Human beings are human so although it may be frustrating from our end that people may not be learning as quickly as we would like, it is good to remember we are all process differently. If we meet people where they are, we can speak to them having no preconceived judgements and expectations from them. After all isn’t this what we want as an autistic person from others. If we experience pathologising behaviour and language towards us, it is a reflection on them not us. Many learned behaviours have been engrained deeply in society, so its’ not a quick fix to changing hearts and minds.

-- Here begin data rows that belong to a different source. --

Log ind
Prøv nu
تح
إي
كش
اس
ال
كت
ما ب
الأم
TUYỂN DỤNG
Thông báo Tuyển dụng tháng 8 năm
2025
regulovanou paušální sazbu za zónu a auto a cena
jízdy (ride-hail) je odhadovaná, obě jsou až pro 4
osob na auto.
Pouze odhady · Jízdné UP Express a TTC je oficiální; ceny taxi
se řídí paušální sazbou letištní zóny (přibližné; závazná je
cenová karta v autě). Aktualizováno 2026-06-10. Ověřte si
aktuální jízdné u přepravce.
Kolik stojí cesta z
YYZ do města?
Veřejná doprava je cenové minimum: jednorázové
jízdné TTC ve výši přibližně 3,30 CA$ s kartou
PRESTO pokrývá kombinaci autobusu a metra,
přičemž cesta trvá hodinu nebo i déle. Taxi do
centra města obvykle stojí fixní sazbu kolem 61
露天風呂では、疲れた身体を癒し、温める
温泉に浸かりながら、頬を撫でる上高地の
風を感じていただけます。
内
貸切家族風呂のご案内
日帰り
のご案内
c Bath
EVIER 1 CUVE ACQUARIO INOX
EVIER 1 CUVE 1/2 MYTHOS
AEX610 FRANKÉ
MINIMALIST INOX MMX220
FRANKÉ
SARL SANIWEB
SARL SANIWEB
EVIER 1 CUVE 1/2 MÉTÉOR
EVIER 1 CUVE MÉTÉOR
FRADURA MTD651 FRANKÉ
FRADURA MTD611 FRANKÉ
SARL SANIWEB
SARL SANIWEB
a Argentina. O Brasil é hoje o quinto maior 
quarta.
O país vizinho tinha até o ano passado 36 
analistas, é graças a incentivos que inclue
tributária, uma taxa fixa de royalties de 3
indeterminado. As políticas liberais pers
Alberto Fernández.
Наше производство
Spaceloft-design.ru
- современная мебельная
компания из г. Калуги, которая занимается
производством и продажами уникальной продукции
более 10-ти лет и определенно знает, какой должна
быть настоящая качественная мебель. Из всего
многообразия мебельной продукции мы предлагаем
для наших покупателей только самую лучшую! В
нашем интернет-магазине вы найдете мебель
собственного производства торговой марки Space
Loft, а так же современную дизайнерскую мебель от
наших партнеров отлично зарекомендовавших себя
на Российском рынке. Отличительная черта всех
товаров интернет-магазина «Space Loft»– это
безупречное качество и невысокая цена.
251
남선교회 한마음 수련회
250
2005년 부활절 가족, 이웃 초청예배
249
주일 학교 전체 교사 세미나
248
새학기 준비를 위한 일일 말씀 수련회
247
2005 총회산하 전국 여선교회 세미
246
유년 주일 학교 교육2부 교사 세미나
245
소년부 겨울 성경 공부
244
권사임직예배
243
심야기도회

Ableism is common and many do not even know their behaviour or thoughts are ableist, because it is a learned behaviour and why awareness is so important. I see many people display ableism including autistic people. Rejecting internalised ableism leads to better self-worth and compassion towards ourselves and others. Although it may be unintentional, labelling ourselves with pathologising language is ableism, and through this we may be teaching other people to be ableists as well.

Shame was projected onto many of us early in life and due to that many have adopted ableist terms about others, and themselves to make light of their differences for so called acceptance. Acceptance doesn’t have anything to do with pride as pride has more to do with the emotional response to what has been stigmatised. I have for the most part lived my life on my own terms, and it was tough growing up and well into my adult’s years facing so much ridicule and judgement.

Pathologising is a language of judgement where other people are treated differently and views them as abnormal or sick. They make assumptions and have preconceived ideas about a person or a group of people. Many behaviours and language in society are learned and why we have stigma, ableism and pathologising behaviours.

The most common things people pathologise are mental illness and behaviours of others. Pathologising people can lead to shame and fuel a lot of anxiety in people, making it hard for them to truly express their experiences. Pathologising in relationships is a form of emotional abuse, because if people use a person’s diagnosis that has been stigmatised to call them names like crazy, paranoid, neurotic, stupid, it is emotional abuse.

Using harmful labels like dismiss another person’s experience in life and makes assumptions about what we think we know about a person. This highlights the real issue with pathologising, as it enables people to put people in a box making them out of sight, out of mind.